Air traffic control is reputed as one of the five most stressful professions there is. Addressing the mental workload of controllers is therefore an important area of SESAR research and innovation and one that Gianluca di Flumeri and his colleagues have been investigating over the past 10 years. In 2018, Di Flumeri received the SESAR Young Scientist award for a ground-breaking method for evaluating controllers’ mental workload using brain activity measurements. In this article he explains his research trajectory so far and why researching the human factor in ATM is fundamental for the safety, efficiency and sustainability of aviation.
What is your background and how did you get involved in air traffic management research?
On the surface of it, my research and expertise seem far from the aerospace and air traffic management domains. I am a biomedical engineer by profession, having graduated from the Sapienza University of Rome, and now hold a PhD in biophysics.
I suppose my transition towards ATM came with my master’s thesis, which I conducted at the Industrial Neuroscience Labs, led by Professor Fabio Babiloni at Sapienza University. There my research was focused on investigating human mental states, such as mental workload, stress, attention, by analysing neurophysiological signals related to brain activity and other body reactions. In particular, our vision consisted (and still consists) in applying such a neuroscientific methodology outside the research laboratories, in all those operational situations where predicting a user’s mental status and his/her performance could have a positive impact.
When starting my PhD career (in 2014), Professor Babiloni’s team was involved at that time in a SESAR exploratory research called “NINA - Neurometrics Indicators for ATM”. The project focused on neurometrics, which measured the neurophysiological signals of air traffic controllers’ brains in order to analyse controller mental workload and cognitive training. I was immediately drawn to this intriguing topic, which has become the focus of my research ever since!
Why do you feel researching ATM is so important to European society and economy?
Our skies will undoubtedly remain an important mode of transportation in the future, not only for the mobility of people, but also in terms of trading and other services. Just consider drones and the potential they can offer for all types of operations, including shipping, surveillance and maintenance. Although ATM service is very much a hidden part of the aviation chain, its role is crucial to ensure safety, efficiency and sustainability. Therefore, research in ATM is fundamental, especially given the expected “aviation boom”, in order to guarantee the highest levels of safety, efficiency, ecology, as well as operators’ health - Air traffic control has been ranked among the five most stressful professions.

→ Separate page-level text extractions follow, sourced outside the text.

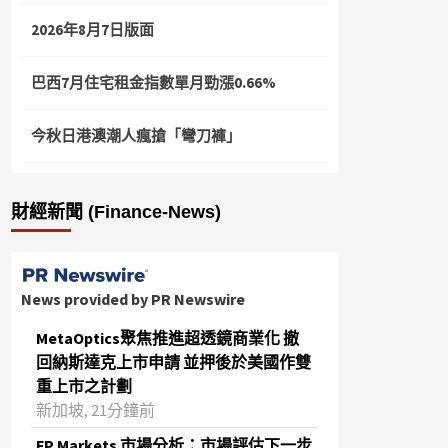
2026年8月7日版面
巴西7月住宅租金指數單月勁漲0.66%
今秋日港澳潮人瘋搶「彎刀褲」
財經新聞 (Finance-News)
News provided by PR Newswire
MetaOptics聚焦推進超透鏡商業化 撤
回納斯達克上市申請 並押後於美國作雙
重上市之計劃
新加坡, 21分鐘前
FP Markets 市場分析：市場評估下一步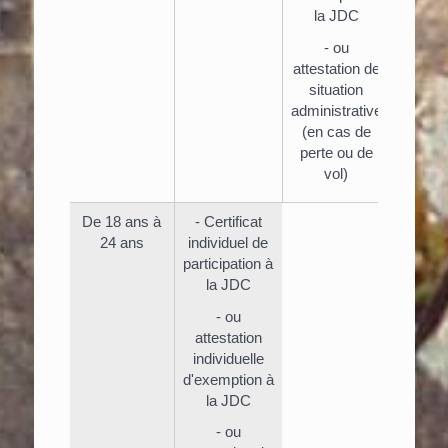
la JDC
- ou
attestation de
situation
administrative
(en cas de
perte ou de
vol)
De 18 ans à
- Certificat
24 ans
individuel de
participation à
la JDC
- ou
attestation
individuelle
d'exemption à
la JDC
- ou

You were awarded the 2018 SESAR Young Scientist Award for your work on the development of passive brain-computer interfaces for air traffic control. Can you tell us a bit about that work?
In safety-critical industries like aviation, the human factor is one of the most important and at the same time least controllable factors. An error, whether it is a wrong procedure or a non-detected emergency, can have very dramatic consequences. Most of such human errors are caused by mental impairments, i.e. for instance too high workload or stress, loss of situational awareness, fatigue, and so on. Traditionally, these human factor concepts were evaluated through subjective analyses or inferred through system data (performance measurements), however these approaches are weak due to the lack of data during real-time operations. A neurophysiological approach overcomes these limitations, since it is intrinsically objective, allowing analyses to be made during operations without interfering with the controller’s work. Furthermore, and this is the most ground-breaking aspect of my work, after validating specific neurometrics of workload and concentration levels with controllers, we employed them as a basis to trigger adaptive automation support solutions within the controller’s human machine interface. For instance, when the system detected a potential mental overload situation for the controllers, the level of automation of the system was increased to help them. In cases where the level of vigilance showed to decrease, the automation level was lowered in order to keep the controller “in-the-loop”.
What has winning the Young Scientist Award meant for your career development?
The SESAR Young Scientist Award has been a really important milestone, not only for me but for the whole team with which I share research, objectives and ambitions. The research work is a really arduous activity, usually few impressive outcomes result from a very large and long work, and seldom it is properly recognised. Therefore, this award has been first of all a great stimulus for my future work. Also, it has been even more gratifying to see that my research and work in previous SESAR projects such as NINA, STRESS, MOTO and MINIMA are promoting follow-up research activities in SESAR.
Are there developments taking place in other sectors that we should be closely following or even replicating?
I am really convinced that the aerospace domain is a driving force for applied scientific research: knowledge from several fields is already converging within it, so that maybe it is easier to say how this sector could be an example for the others. Anyhow, I think that the large field of data mining and its recent evolution in the concepts of Internet-of-Things and artificial intelligence, would undoubtedly become an important resource to enhance ATM service performance, and its standards in terms of safety and efficiency.
What advice would you give other researchers starting out or interested in the field?
I think I am a great example of how much the aerospace/air traffic management field is multidisciplinary, thus my suggestion for my colleagues is “please do not think that this field is not looking for you”. ATM research brings together an amazing mixture of knowledge, from psychology and life sciences to pure technological fields. Research in this field is really intriguing and at the forefront and I encourage researchers from all domains to give it a go!